Убивал «комуняк» Семён без жалости. До войны он работал в райисполкоме. Образование позволяло расти по службе — семь классов, это тебе не выручку на базаре считать. Но подкачало происхождение: раскулаченный отец, сгинувший где-то в Сибири. Хоть сын и отрёкся от «отца-кровососа», да мало ему помогло отречение.
Какой из отца кровосос? Две лошади, две коровы в хозяйстве… Вилы, косу и лопату из рук не выпускал, чтобы семью из шести человек кормить… Да, нанимал в посевную и уборочную по два-три работника, но платил без обиды. Уходя, работники благодарно кланялись хозяину в пояс и почтительно упрашивали, чтобы взял на работу в следующий сезон.
Когда отнимали лошадей да коров, в колхоз силком гнали, сказывали — все будет! Сообща, мол, заботиться будем за скотиной. А какая забота, когда все общее? Общее, значит — чужое.
И понял Семён, что живёт он в чужой ему «рабоче-крестьянской» стране. И народ этой страны ему чужой, отнимающий кровное, мозольными руками отца и им самим заработанное. Поэтому стрелял он чужой народ легко и без жалости. Но очень уж их было много!
Одежду с убитых снимал, обувь. Тоже доход.
А потом… А потом он перестал их забывать. Каждый из убитых застревал в памяти. Застрял командир, который не хотел поворачиваться к нему спиной, который плюнул ему почти в лицо, и которого пришлось стрелять в лоб. Застрял старик, который глянул на него перед смертью, молча и укоризненно. Лучше бы он кричал и проклинал… И молодая женщина… Лучше бы её хлопцам отдали — и то польза. И пацанчик с глазами, переполненными ненавистью забитой до непонимания происходящего собаки.
Каждое утро обер-лейтенант Шульц ждал от Семёна отчёта по количеству расстрелянных. Просто количество. Просто цифры.

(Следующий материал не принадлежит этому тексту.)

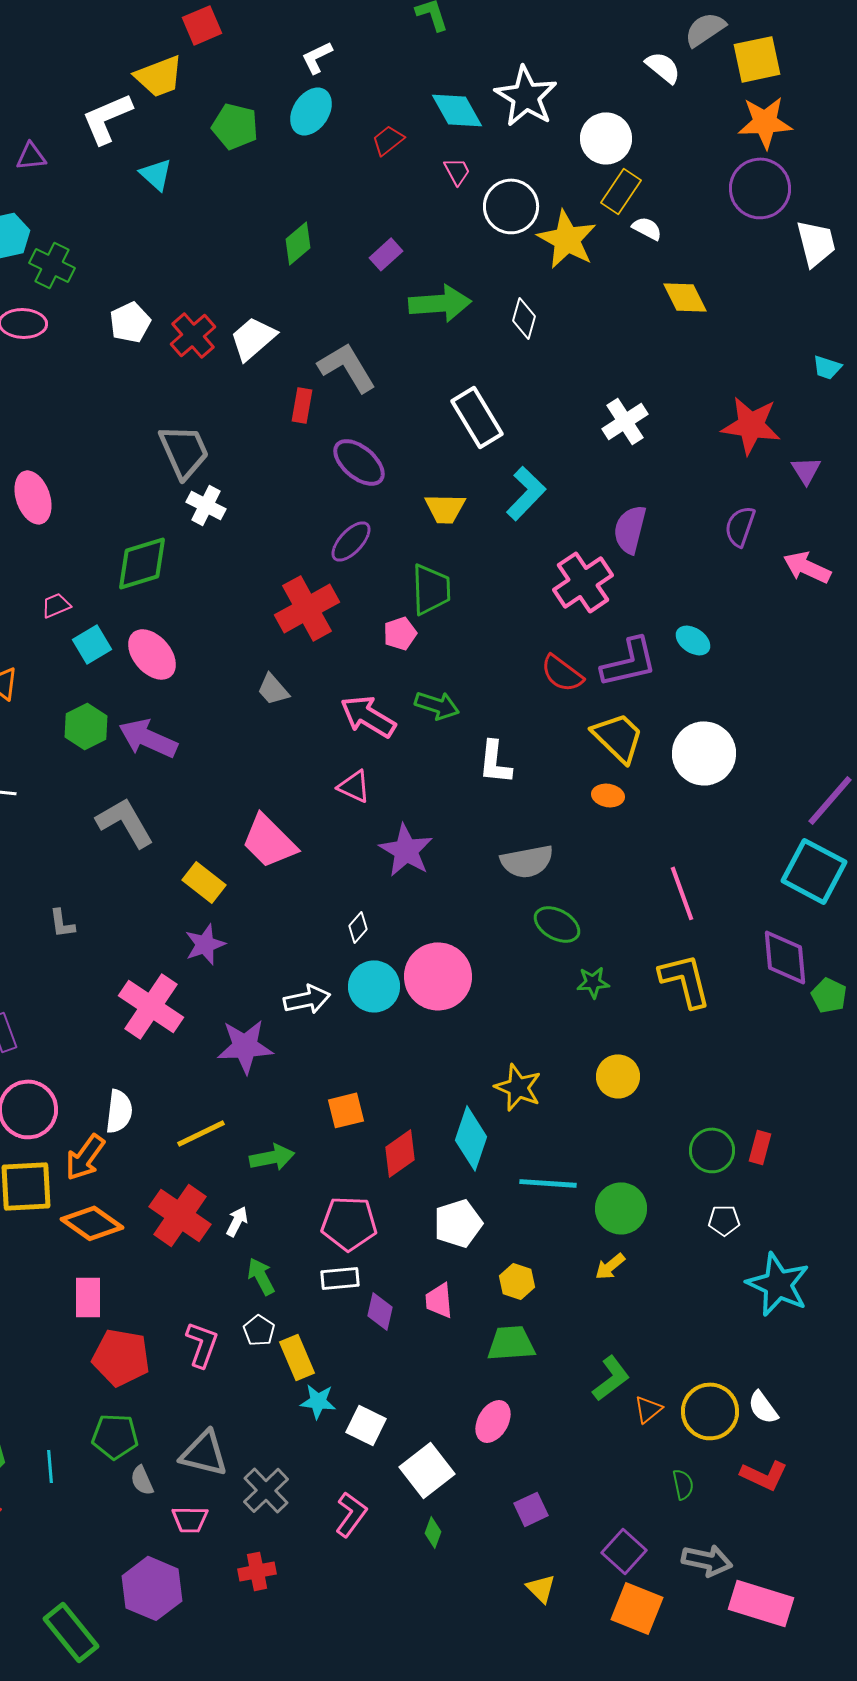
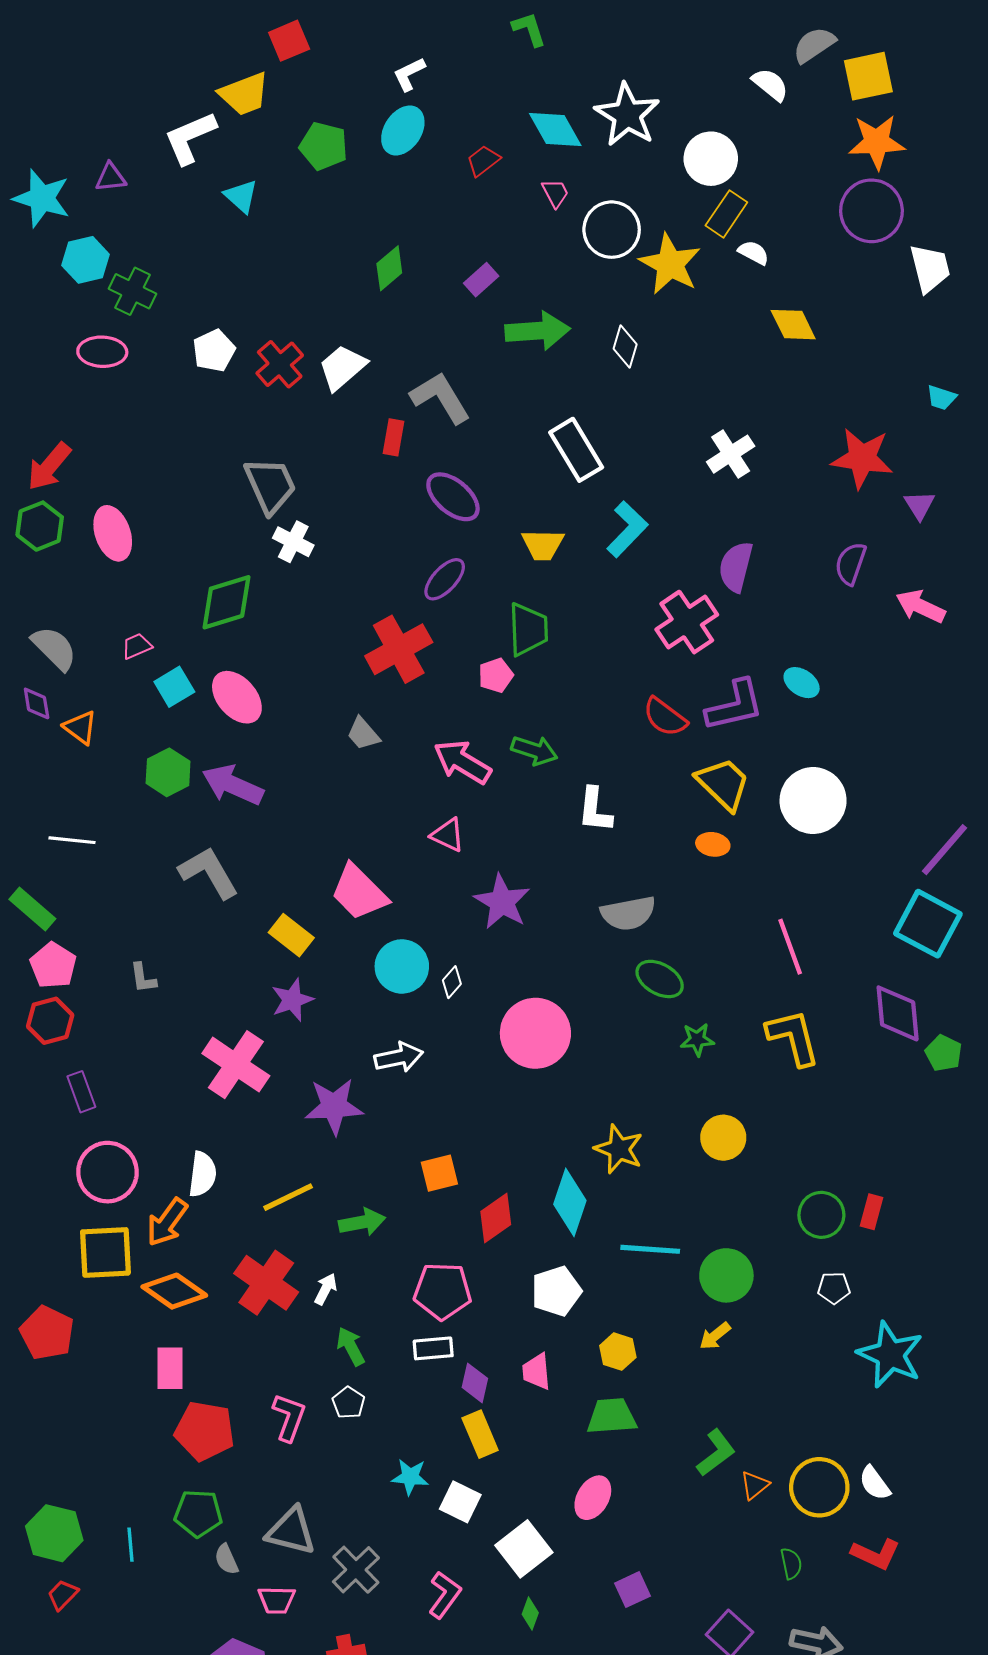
cyan circle: (374, 986) -> (402, 966), moved
yellow rectangle: (297, 1357) -> (480, 1434), moved

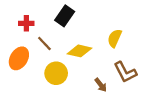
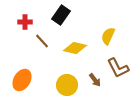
orange ellipse: (19, 58) -> (22, 80), moved
yellow circle: (56, 73) -> (67, 85), moved

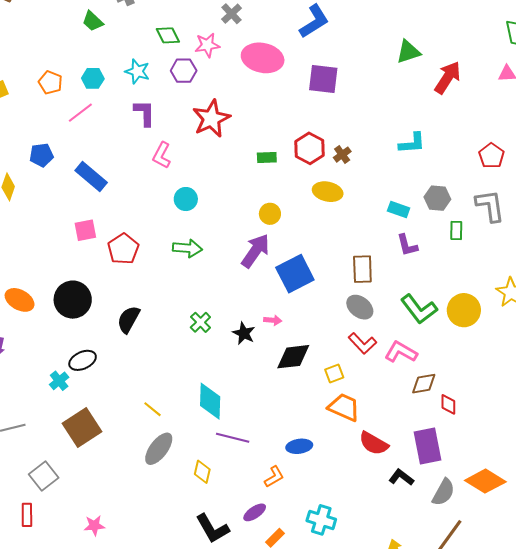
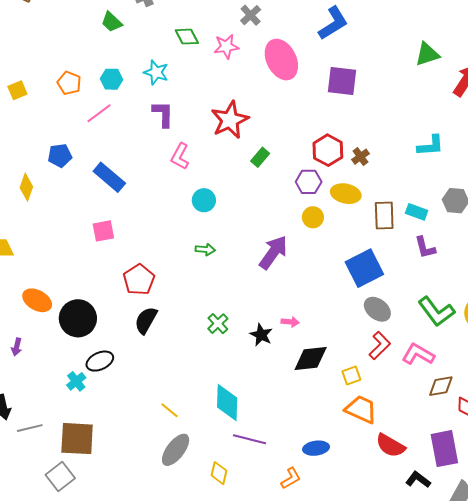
pink ellipse: (263, 58) -> (281, 60), turned 51
purple hexagon: (184, 71) -> (309, 182), moved
green rectangle: (267, 157) -> (260, 157), moved, turned -48
yellow circle: (270, 214) -> (313, 217), moved
green arrow: (187, 248) -> (205, 249), size x0.7
red pentagon: (123, 249) -> (139, 280), moved
brown rectangle: (362, 269) -> (384, 215), moved
blue square: (295, 274) -> (364, 268), moved
black circle: (73, 300) -> (78, 318), moved
red L-shape: (362, 343) -> (380, 345), turned -92
brown square: (82, 427) -> (77, 439), moved, turned 36

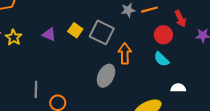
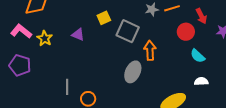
yellow square: (75, 30) -> (104, 18), moved, turned 32
cyan semicircle: (161, 59) -> (198, 56), moved

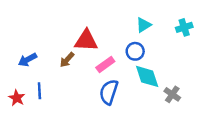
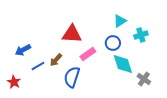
cyan cross: (184, 27) -> (141, 35), moved
brown arrow: (67, 60) -> (56, 60), moved
blue line: (39, 91) -> (38, 66), moved, turned 64
blue semicircle: (109, 92) -> (72, 77), moved

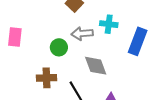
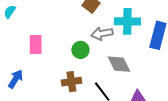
cyan cross: (109, 24) -> (127, 21), size x1.4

Расстрелянные представляются сухими цифрами до тех пор, пока у твоих ног не лежит гора воняющих кровью, мочой и дерьмом трупов, только что бывших живыми мужчин и женщин, стариков и старух, мальчиков и девочек...

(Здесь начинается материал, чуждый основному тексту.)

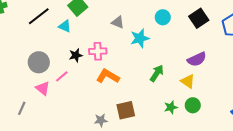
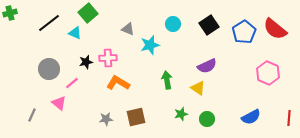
green arrow: (157, 73) -> (167, 80), turned -42
pink triangle: (43, 88) -> (59, 103), moved
green circle: (193, 105) -> (207, 119), moved
gray star: (101, 120) -> (106, 119), moved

Другие, работавшие на должности после него, стреляли приговорённых из автоматов. Но даже самые отъявленные в конце концов отказались и от денег, и от бесплатного барахла расстреливаемых. Хорошо, что вчера пьяная девка «помогла»: подлежащих «актированию» из «кулемёта» положила.

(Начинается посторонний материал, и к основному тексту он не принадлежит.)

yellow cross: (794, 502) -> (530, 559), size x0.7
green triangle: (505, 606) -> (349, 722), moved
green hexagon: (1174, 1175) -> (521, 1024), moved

Подошёл обер-лейтенант Шульц.
Семён вскочил, выпятил грудь, отдал честь.
— Гутен морген (прим.: доброе утро) герр обер-лейтенант!
Герр кивнул — примерно так же, как бы он кивнул хорошо работающему станку.
— Wie geht es dir?
 
Семён знал, что обер-лейтенант спрашивает, как у него дела. Не у Семёна, в смысле, а в плане освобождения сарая.
— Гут, герр обер-лейтенант. Помещение для новых арестованных свободно. Только… — Семён запнулся и продолжил просительно: — Хлопцы бастуют и не хотят расстреливать…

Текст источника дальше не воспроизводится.